This Tuesday, 15 January 2013, an interfaith coalition will hold a "Pray-In for the Climate" in front of the White House. (Yes, sadly, this will be in front of the White House rather than in it even though this is the sort of "Prayer Breakfast" that the President (and family) should join as part of a 'national conversation on the climate'.)
The day is powerful in its symbolism as the 15th is the date of Martin Luther King, Jr's, real birthday even as the Presidential inauguration will come on the following Monday, the Federal MLK holiday. When considering Martin Luther King's legacy, it is hard to imagine that he would not be in the front lines of interfaith efforts to help society see the moral (and survival and security and economic and ...) necessity of confronting climate change. King likely would have been among those arrested in front of the White House in summer 2011 protesting the proposed Keystone pipeline and he would join other religious leaders in front of the White House in this interfaith action (where at least some people are planning to get arrested for civil disobedience) "to bring attention to the urgent need for for action on climate change."
In a real sense all life is inter-related. All persons are caught in an inescapable network of mutuality, tied in a single garment of destiny. Whatever affects one directly affects all indirectly. I can never be what I ought to be until you are what you ought to be, and you can never be what you ought to be until I am what I ought to be. This is the inter-related structure of reality. ~Rev. Martin Luther King, Jr.
On the 15th, the pray-in will meet at the New York Avenue Presbyterian Church (1313 New York Ave, NW, WDC, 2005) with the religious procession to the WH (all of a five minute walk) scheduled for noon and, at 1230", a "Prayerful Vigil at the White House"
Asking that our President and our nation
find the strength and wisdom
to steer us away from
the Climate Cliff
From the pray-in's press release
"The way we respond to our warming planet is absolutely an issue of social justice, “ said Rev. Bob Edgar, CEO Common Cause and former head of National Council of the Churches. “Dr. Martin Luther King Jr. often invoked 'the fierce urgency of now' in calling people to action, and nowhere are his words more relevant than in the moral
imperative we share as people of faith to take decisive action against climate change."
The President's offhand comments about the potential for a national conversation on climate change clearly aren't enough to lay these religious leaders' concerns to rest.
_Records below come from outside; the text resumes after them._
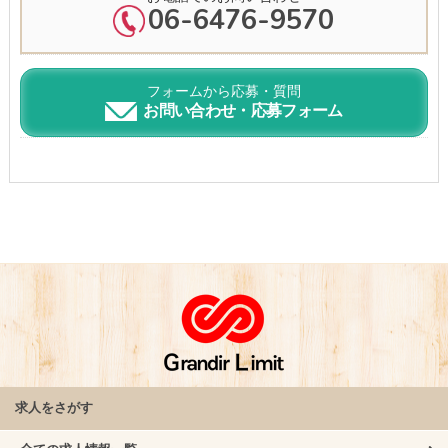
06-6476-9570
フォームから応募・質問
お問い合わせ・応募フォーム
求人をさがす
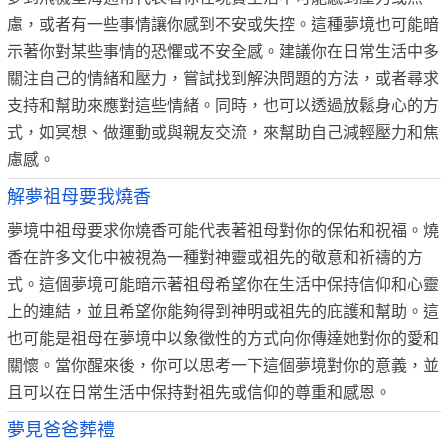
慮，或者有一些事情讓你感到不安或失控。這種夢境也可能暗
示著你對某些事情的恐懼或不安全感。建議你在日常生活中多
關注自己的情緒和壓力，嘗試找到解決問題的方法，或者尋求
支持和幫助來應對這些情緒。同時，也可以透過放鬆身心的方
式，如冥想、做運動或與親友交流，來幫助自己減輕壓力和焦
慮感。
解夢祖母要我燒香
夢境中祖母要求你燒香可能代表著祖母對你的保佑和祝福。燒
香在許多文化中被視為一種對神靈或祖先的敬意和祈禱的方
式。這個夢境可能暗示著祖母希望你在生活中保持信仰和心靈
上的連結，並且希望你能夠得到神明或祖先的庇護和幫助。這
也可能是祖母在夢境中以象徵性的方式向你傳達她對你的愛和
關懷。當你醒來後，你可以思考一下這個夢境對你的意義，並
且可以在日常生活中保持對祖先或信仰的尊重和感恩。
夢見爸爸葬禮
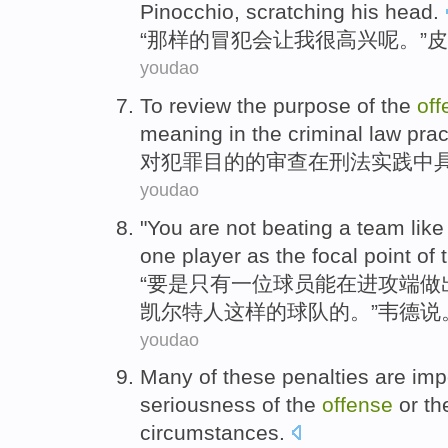
Pinocchio
,
scratching
his
head
.
“
那样
的
冒犯
会
让
我
很
高兴
呢。”
皮
youdao
To
review
the
purpose
of the
off
meaning
in
the
criminal law
prac
对
犯罪
目的
的
审查
在
刑法
实践中
youdao
"
You
are
not
beating
a
team
like
one
player
as
the
focal point of
“
要是
只有
一位
球员
能在
进攻端做
凯尔特人
这样
的
球队
的
。”
韦德
说
youdao
Many
of
these
penalties
are
imp
seriousness
of the
offense
or
th
circumstances
.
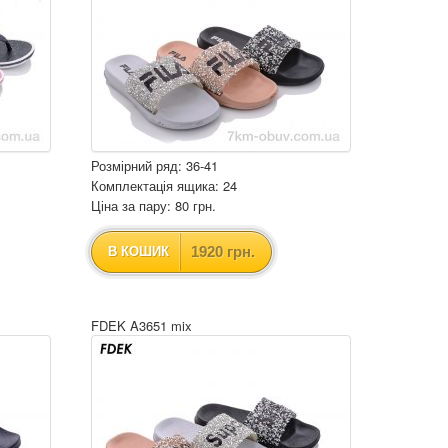
Розмірний ряд: 36-41
Комплектація ящика: 24
Ціна за пару: 80 грн.
1920 грн.
В КОШИК
FDEK A3651 mix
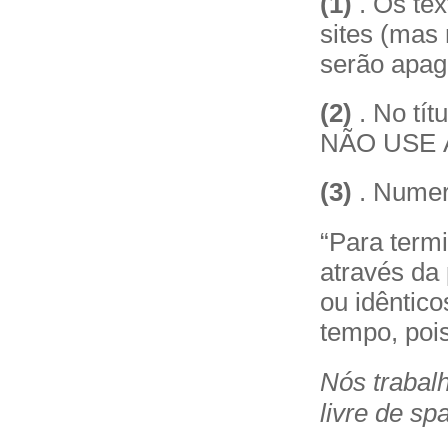
(1)
. Os tex
sites (mas 
serão apag
(2)
. No tít
NÃO USE 
(3)
. Numer
“Para termi
através da
ou idêntico
tempo, poi
Nós trabalh
livre de s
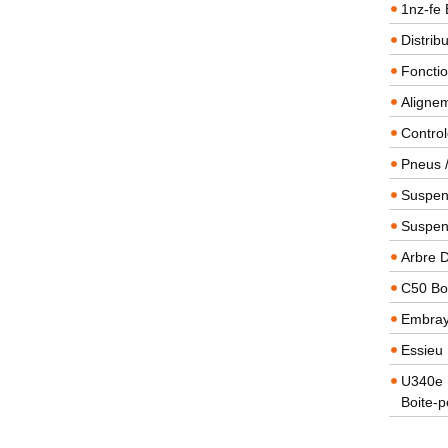
1nz-fe 
Distrib
Foncti
Alignem
Contro
Pneus 
Suspens
Suspen
Arbre 
C50 Boi
Embra
Essieu 
U340e B
Boite-p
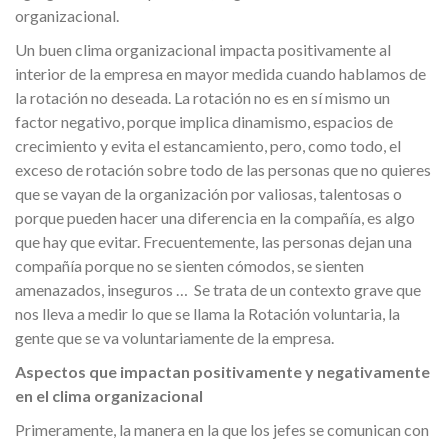
organizacional.
Un buen clima organizacional impacta positivamente al
interior de la empresa en mayor medida cuando hablamos de
la rotación no deseada. La rotación no es en sí mismo un
factor negativo, porque implica dinamismo, espacios de
crecimiento y evita el estancamiento, pero, como todo, el
exceso de rotación sobre todo de las personas que no quieres
que se vayan de la organización por valiosas, talentosas o
porque pueden hacer una diferencia en la compañía, es algo
que hay que evitar. Frecuentemente, las personas dejan una
compañía porque no se sienten cómodos, se sienten
amenazados, inseguros … Se trata de un contexto grave que
nos lleva a medir lo que se llama la Rotación voluntaria, la
gente que se va voluntariamente de la empresa.
Aspectos que impactan positivamente y negativamente
en el clima organizacional
Primeramente, la manera en la que los jefes se comunican con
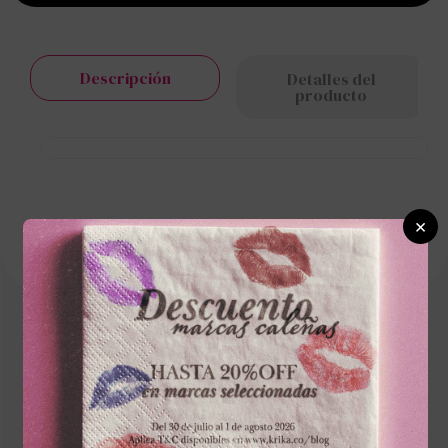
Descripción
Detalles del
producto
×
Cargando el resumen…
Escribe un comentario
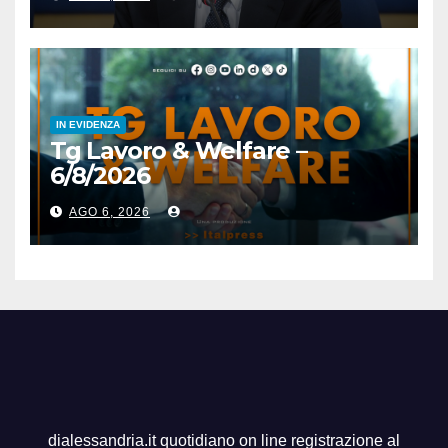
IN EVIDENZA
Tg Lavoro & Welfare –
6/8/2026
AGO 6, 2026
dialessandria.it quotidiano on line registrazione al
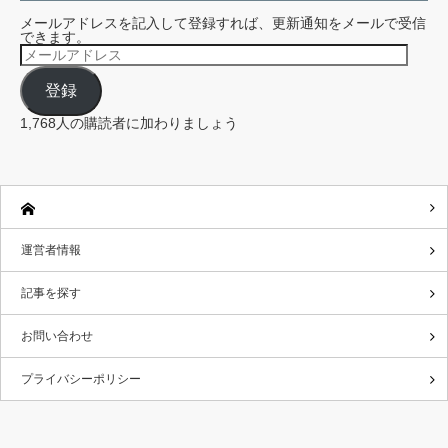
メールアドレスを記入して登録すれば、更新通知をメールで受信
できます。
メ
ー
ル
登録
ア
ド
レ
1,768人の購読者に加わりましょう
ス
運営者情報
記事を探す
お問い合わせ
プライバシーポリシー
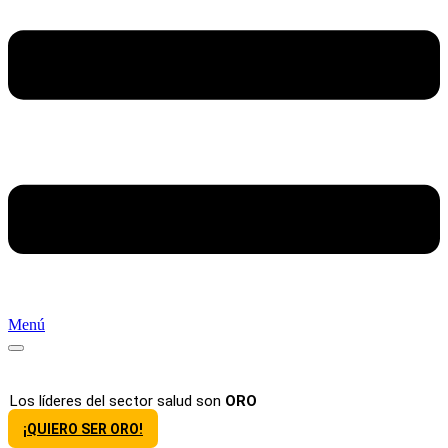
Menú
Los líderes del sector salud son
ORO
¡QUIERO SER ORO!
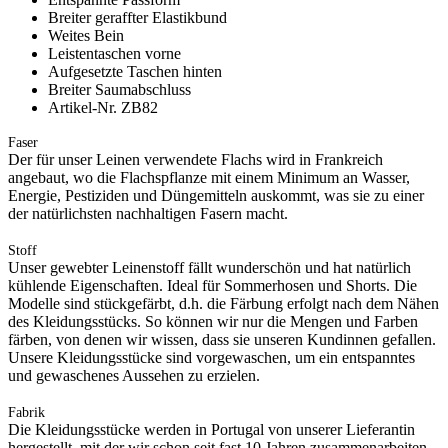
Breiter geraffter Elastikbund
Weites Bein
Leistentaschen vorne
Aufgesetzte Taschen hinten
Breiter Saumabschluss
Artikel-Nr. ZB82
Faser
Der für unser Leinen verwendete Flachs wird in Frankreich
angebaut, wo die Flachspflanze mit einem Minimum an Wasser,
Energie, Pestiziden und Düngemitteln auskommt, was sie zu einer
der natürlichsten nachhaltigen Fasern macht.
Stoff
Unser gewebter Leinenstoff fällt wunderschön und hat natürlich
kühlende Eigenschaften. Ideal für Sommerhosen und Shorts. Die
Modelle sind stückgefärbt, d.h. die Färbung erfolgt nach dem Nähen
des Kleidungsstücks. So können wir nur die Mengen und Farben
färben, von denen wir wissen, dass sie unseren Kundinnen gefallen.
Unsere Kleidungsstücke sind vorgewaschen, um ein entspanntes
und gewaschenes Aussehen zu erzielen.
Fabrik
Die Kleidungsstücke werden in Portugal von unserer Lieferantin
hergestellt, mit der wir schon seit fast 10 Jahren zusammenarbeiten.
“President Obama needs to lead more than a conversation about climate change. It’s time he and our leaders recognize this threat and lead us toward a more energy efficient and sustainable future,” said Rabbi Arthur Waskow. “Some of us might be arrested, and frankly, it’s worth it — we need to show that this is an issue the President must address aggressively.”
Amid the struggle to foster societal attention to what might be the greatest threat that human civilization has ever faced, MLK Jr's words certainly are worth considering.
The ultimate measure of a man is not where he stands in moments of comfort and convenience, but where he stands at times of challenge and controversy. Martin Luther King, Jr
NOTE / UPDATE: Multiple commentators are challenging "prayer" and "pray-in". The people involved are people who, in their own lives / communities / etc, are taking tangible actions while seeking to foster change in broader society. From the announcement for Tuesday's event
What will we be urging that the President do to meet the needs of this critical hour in planetary time? He must break the silence by taking necessary actions, such as these:
1. Permanently refuse permits for the Keystone XL tar sands pipeline, because tar- oil is among the most dangerous of the planet-heating forms of carbon
2. Call a National Summit Conference on the Climate Crisis that includes leaders of business, labor, academia, religious communities, governmental officialdom, science, and other relevant bodies
3. Publicly support and advocate for a carbon fee that will generate hundreds of billions of dollars, with provisions to ensure that working families and the poor are not harmed by higher carbon prices; for an end to subsidies to the coal, oil and gas industries; and for substantial subsidies for research, development, and use of renewable, sustainable and jobs-creating clean energy sources.